***** Records for this exercise
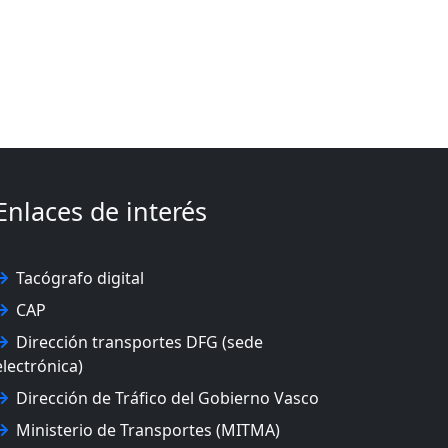
Enlaces de interés
Tacógrafo digital
CAP
Dirección transportes DFG (sede
electrónica)
Dirección de Tráfico del Gobierno Vasco
Ministerio de Transportes (MITMA)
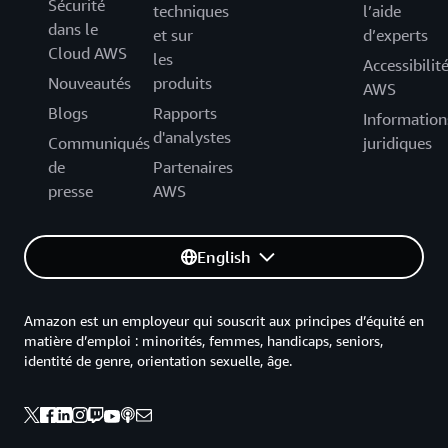
Sécurité
techniques
l’aide
dans le
et sur
d’experts
Cloud AWS
les
Accessibilit
Nouveautés
produits
AWS
Blogs
Rapports
Information
d'analystes
Communiqués
juridiques
de
Partenaires
presse
AWS
English
Amazon est un employeur qui souscrit aux principes d’équité en
matière d’emploi : minorités, femmes, handicaps, seniors,
identité de genre, orientation sexuelle, âge.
**********
Retype the data above in full, exactly as it stands, and skip any image.

Enlaces de interés
Tacógrafo digital
CAP
Dirección transportes DFG (sede
electrónica)
Dirección de Tráfico del Gobierno Vasco
Ministerio de Transportes (MITMA)
Sécurité
techniques
l’aide
dans le
et sur
d’experts
Cloud AWS
les
Accessibilit
Nouveautés
produits
AWS
Blogs
Rapports
Information
d'analystes
Communiqués
juridiques
de
Partenaires
presse
AWS
English
Amazon est un employeur qui souscrit aux principes d’équité en
matière d’emploi : minorités, femmes, handicaps, seniors,
identité de genre, orientation sexuelle, âge.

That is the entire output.